Session Item

Brainstem necrosis is a rare, yet severe side-effect of paediatric radiotherapy. The cause is likely multifactorial, with one possible contributor being uncertainty in the relative biological effectiveness (RBE) of protons. A constant RBE=1.1 is assumed clinically, but the RBE is known to vary with linear energy transfer (LET), as well as radiosensitivity of tissue and dose fractionation. Variable RBE-based predictive models are therefore needed for treatment plan optimisation. The aim of this study was thus to investigate the effect of LET and variable RBE in normal tissue complication probability (NTCP) modelling of brainstem necrosis following paediatric ependymoma.

CT and dose data from a case-control cohort (n=28, 1:3 case-control ratio) of symptomatic brainstem necrosis was selected from 954 paediatric patients having undergone passive scattered proton therapy. The matching was based on gender, diagnosis, treatment-related factors and RBE1.1 dose data. The FLUKA Monte Carlo code was used to calculate LET and variable RBE (using Rørvik, McNamara and dose-averaged LET (LETd)-weighted dose). LETd was studied both for full structure volumes, as well as restricted to volumes with high dose thresholds. Logistic regression (LR) was used to fit NTCP models. Dose, LETd and volumes were included in the models based on odds-ratios (ORs) from univariate conditional LR and Spearman rank coefficients.
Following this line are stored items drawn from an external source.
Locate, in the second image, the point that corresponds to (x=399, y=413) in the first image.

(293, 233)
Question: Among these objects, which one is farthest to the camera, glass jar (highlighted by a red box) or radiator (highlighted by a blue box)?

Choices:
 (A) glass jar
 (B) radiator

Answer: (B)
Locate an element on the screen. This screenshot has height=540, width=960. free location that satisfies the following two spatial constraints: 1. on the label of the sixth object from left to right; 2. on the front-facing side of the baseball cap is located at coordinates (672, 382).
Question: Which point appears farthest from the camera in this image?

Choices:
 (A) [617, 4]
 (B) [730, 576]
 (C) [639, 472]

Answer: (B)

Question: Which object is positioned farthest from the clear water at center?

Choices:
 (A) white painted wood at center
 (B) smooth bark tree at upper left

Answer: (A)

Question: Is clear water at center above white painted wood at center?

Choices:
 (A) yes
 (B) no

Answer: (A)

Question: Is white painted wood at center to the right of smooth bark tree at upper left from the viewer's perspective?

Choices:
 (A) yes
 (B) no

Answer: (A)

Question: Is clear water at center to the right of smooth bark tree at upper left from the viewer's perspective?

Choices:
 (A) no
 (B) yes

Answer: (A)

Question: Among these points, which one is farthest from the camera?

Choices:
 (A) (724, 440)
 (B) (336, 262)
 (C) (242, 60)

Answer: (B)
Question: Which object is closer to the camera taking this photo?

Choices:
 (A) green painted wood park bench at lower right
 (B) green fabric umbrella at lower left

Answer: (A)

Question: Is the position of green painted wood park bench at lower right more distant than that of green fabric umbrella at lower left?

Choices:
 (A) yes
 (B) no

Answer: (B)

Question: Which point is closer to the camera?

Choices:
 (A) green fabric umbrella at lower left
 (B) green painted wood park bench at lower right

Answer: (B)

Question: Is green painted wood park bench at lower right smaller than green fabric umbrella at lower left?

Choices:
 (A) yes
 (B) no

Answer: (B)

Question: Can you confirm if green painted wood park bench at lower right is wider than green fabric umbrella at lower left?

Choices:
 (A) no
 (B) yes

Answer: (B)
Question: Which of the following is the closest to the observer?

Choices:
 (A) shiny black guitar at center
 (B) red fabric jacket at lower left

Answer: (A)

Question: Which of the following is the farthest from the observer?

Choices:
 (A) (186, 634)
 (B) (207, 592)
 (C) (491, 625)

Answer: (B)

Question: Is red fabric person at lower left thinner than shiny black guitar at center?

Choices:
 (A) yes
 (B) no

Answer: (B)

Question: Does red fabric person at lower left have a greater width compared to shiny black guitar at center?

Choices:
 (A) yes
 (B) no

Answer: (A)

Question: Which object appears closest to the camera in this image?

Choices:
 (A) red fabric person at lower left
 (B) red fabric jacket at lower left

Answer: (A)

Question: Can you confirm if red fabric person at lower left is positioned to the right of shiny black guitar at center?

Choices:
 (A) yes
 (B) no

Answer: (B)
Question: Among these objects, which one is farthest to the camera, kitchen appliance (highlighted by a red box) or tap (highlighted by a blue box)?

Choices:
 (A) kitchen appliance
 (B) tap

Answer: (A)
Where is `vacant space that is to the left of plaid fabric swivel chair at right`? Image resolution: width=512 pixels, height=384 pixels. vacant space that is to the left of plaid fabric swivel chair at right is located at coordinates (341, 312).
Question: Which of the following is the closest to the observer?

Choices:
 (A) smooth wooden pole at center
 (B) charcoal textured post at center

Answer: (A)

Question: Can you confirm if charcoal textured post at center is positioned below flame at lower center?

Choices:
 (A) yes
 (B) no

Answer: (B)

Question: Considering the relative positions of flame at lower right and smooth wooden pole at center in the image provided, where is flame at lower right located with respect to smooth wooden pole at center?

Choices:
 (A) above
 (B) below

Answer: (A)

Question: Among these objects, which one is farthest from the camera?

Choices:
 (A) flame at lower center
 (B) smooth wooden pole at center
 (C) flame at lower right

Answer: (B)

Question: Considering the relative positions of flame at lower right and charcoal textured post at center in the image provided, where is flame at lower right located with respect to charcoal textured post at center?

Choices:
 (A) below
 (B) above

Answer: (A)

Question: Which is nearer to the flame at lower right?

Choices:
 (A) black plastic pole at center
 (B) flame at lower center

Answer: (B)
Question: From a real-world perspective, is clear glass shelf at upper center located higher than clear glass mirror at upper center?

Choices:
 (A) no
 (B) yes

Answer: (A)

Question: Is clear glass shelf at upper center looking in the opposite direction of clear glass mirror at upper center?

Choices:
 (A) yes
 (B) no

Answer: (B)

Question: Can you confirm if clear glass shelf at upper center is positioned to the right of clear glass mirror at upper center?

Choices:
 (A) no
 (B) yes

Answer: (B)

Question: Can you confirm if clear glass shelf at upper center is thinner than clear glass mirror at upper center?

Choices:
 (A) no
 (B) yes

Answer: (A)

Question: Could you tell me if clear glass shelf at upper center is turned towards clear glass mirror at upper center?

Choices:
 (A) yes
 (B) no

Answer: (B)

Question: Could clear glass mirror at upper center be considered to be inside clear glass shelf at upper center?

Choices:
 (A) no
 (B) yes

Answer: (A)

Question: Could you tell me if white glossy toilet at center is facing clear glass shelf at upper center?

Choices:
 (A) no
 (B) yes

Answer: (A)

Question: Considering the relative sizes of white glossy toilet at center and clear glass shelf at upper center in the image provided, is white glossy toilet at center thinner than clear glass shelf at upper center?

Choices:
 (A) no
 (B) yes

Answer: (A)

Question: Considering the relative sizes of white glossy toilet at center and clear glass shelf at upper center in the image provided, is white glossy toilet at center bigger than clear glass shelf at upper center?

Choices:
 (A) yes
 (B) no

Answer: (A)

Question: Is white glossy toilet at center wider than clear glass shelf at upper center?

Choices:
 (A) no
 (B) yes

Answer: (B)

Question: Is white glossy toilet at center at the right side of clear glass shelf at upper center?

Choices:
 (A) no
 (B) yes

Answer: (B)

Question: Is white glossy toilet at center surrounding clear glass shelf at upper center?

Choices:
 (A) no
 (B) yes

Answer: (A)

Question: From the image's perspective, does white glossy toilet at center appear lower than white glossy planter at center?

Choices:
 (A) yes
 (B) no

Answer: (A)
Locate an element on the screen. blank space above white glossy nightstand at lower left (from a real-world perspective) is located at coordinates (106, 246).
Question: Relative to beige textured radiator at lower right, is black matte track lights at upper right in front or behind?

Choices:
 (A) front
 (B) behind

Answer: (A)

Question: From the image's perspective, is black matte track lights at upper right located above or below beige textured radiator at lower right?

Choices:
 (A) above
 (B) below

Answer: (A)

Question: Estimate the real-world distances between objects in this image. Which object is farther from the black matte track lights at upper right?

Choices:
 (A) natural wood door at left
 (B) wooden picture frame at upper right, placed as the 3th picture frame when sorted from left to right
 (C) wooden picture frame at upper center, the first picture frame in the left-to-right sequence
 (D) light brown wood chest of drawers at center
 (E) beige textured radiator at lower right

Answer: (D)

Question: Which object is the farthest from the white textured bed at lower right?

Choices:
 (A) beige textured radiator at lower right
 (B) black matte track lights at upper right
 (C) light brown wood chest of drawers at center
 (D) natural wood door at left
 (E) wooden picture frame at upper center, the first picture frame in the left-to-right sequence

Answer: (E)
Machine learning algorithms were fitted for comparison. Model evaluation included leave-one-out cross validation (LOOCV), area under receiver operating characteristic curve (AUROC) and precision-recall curve (AUPRC), and Brier score.  

Variable RBE led to increased RBE-weighted dose (figure 1). Most structures presented with 0.5–1.5keV/µm higher average L50%, L10% (the LETd to the respective volume percentages) and L_max (L_0.1cc) in cases compared to controls. These differences translated to ORs in the range 1.5–7 for full volumes and approaching 30 including dose thresholds. The difference in D50%, D10% and D_max (D_0.1cc) across cases and controls also increased from constant to variable RBE, with 0.5–1.5 Gy(RBE) higher dose to cases with the McNamara model. The selected NTCP models were a univariate and bivariate LR models achieving high performance scores (table 1). The univariate model considered brainstem L10% (D>54 Gy(RBE) from RBE1.1), while the bivariate model also included the anterior pons volume which was negatively correlated with toxicity. The LR models had comparable performance measures to most machine learning algorithms, excluding the bivariate neural network with similar LOOCV accuracy only.

The most pronounced risk was associated with increased LETd in volumes above 54Gy(RBE). The univariate model incorporating brainstem L10% was the preferred model based on simplicity and solid performance. The bivariate model, while more complex, is strengthened by the inclusion of a parameter independent of dosimetry.